DESCRIPTION OF THE TASK:
Given the entries that follow, write out exactly the lines starting at the one containing "समय में ब्लैक" and ending at the one containing "Back to top", both ends included, and only those.

DATA PROVIDED:

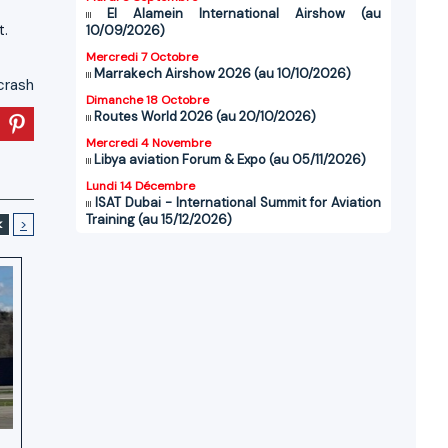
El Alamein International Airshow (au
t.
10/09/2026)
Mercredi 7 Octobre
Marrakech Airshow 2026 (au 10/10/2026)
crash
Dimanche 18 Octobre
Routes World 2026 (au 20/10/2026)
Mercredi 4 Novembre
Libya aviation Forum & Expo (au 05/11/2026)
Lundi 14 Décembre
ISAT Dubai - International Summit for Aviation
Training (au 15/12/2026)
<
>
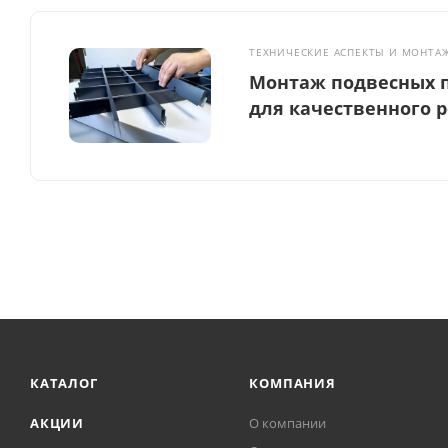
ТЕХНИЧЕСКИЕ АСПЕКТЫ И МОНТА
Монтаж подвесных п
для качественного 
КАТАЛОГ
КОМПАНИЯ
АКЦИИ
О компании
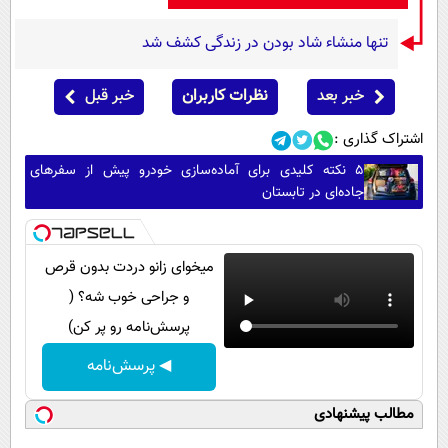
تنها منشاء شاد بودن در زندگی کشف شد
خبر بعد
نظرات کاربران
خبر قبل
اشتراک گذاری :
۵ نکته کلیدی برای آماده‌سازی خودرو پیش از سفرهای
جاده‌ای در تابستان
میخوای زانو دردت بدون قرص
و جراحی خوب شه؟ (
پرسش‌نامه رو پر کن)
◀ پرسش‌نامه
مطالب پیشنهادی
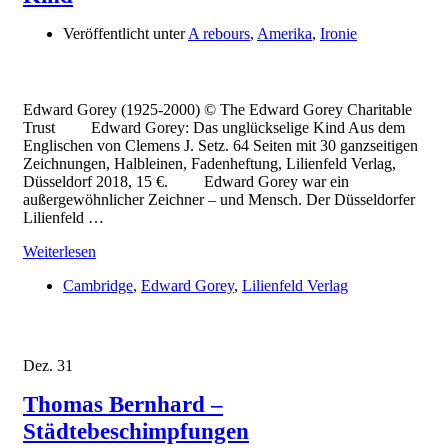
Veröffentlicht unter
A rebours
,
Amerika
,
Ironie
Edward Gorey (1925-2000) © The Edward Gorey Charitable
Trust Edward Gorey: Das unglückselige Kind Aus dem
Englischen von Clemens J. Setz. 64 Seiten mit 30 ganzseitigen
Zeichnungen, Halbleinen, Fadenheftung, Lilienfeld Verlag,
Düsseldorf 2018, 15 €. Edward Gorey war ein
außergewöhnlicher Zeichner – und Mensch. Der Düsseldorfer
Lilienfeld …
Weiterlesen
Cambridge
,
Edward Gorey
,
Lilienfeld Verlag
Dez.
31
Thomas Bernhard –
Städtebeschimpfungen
---
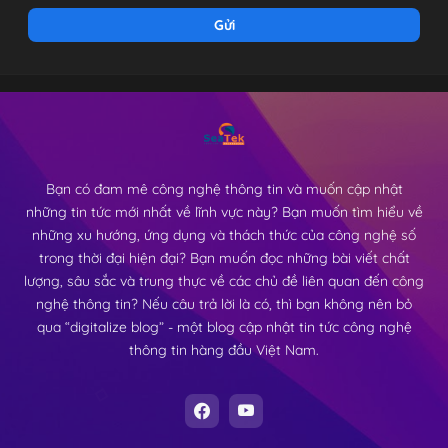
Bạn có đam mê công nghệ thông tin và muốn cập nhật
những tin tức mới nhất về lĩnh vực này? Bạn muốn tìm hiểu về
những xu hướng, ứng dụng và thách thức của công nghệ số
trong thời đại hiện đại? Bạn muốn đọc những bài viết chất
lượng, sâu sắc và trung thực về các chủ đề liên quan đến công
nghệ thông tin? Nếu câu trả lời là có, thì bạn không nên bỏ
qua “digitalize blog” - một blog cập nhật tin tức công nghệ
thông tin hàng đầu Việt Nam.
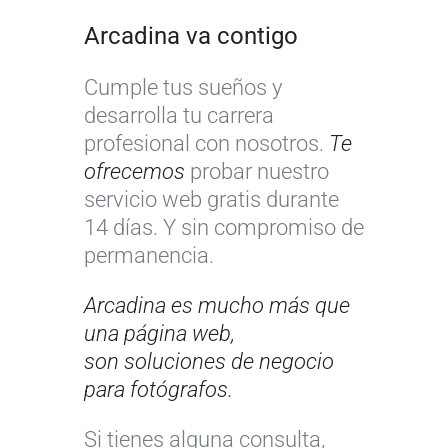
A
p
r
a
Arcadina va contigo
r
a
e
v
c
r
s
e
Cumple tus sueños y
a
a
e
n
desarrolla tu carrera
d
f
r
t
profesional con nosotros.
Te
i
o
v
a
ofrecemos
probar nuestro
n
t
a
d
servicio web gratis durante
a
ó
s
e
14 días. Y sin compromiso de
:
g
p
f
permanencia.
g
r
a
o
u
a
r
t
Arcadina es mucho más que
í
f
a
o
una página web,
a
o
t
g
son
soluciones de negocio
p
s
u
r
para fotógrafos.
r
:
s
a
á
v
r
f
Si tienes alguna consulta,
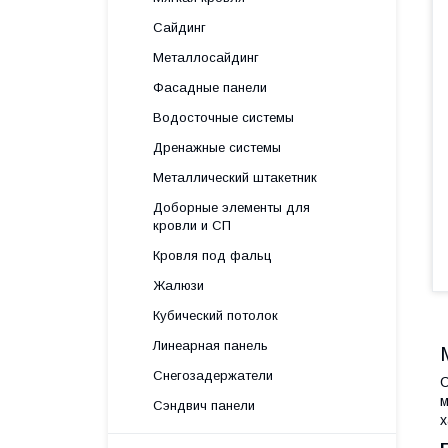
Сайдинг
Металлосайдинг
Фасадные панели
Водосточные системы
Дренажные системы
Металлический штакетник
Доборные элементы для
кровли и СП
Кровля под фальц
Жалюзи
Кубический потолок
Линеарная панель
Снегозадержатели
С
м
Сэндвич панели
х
==
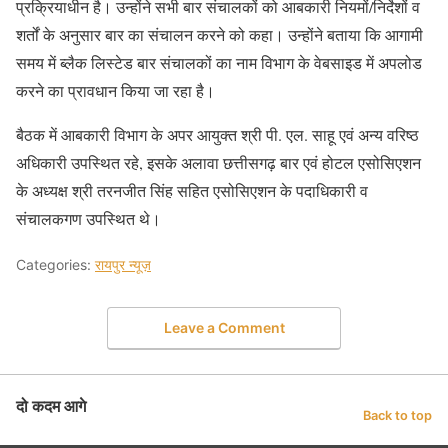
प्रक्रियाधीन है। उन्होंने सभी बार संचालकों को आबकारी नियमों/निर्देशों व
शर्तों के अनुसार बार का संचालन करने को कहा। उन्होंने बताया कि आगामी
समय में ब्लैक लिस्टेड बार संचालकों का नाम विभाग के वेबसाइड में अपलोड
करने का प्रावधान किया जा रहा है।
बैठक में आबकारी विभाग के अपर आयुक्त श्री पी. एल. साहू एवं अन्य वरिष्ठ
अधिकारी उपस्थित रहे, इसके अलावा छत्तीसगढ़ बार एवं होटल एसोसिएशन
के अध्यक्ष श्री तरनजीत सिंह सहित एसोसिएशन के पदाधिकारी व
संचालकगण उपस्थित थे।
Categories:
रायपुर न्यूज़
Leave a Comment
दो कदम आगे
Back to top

RESPONSE AREA:
समय में ब्लैक लिस्टेड बार संचालकों का नाम विभाग के वेबसाइड में अपलोड
करने का प्रावधान किया जा रहा है।
बैठक में आबकारी विभाग के अपर आयुक्त श्री पी. एल. साहू एवं अन्य वरिष्ठ
अधिकारी उपस्थित रहे, इसके अलावा छत्तीसगढ़ बार एवं होटल एसोसिएशन
के अध्यक्ष श्री तरनजीत सिंह सहित एसोसिएशन के पदाधिकारी व
संचालकगण उपस्थित थे।
Categories:
रायपुर न्यूज़
Leave a Comment
दो कदम आगे
Back to top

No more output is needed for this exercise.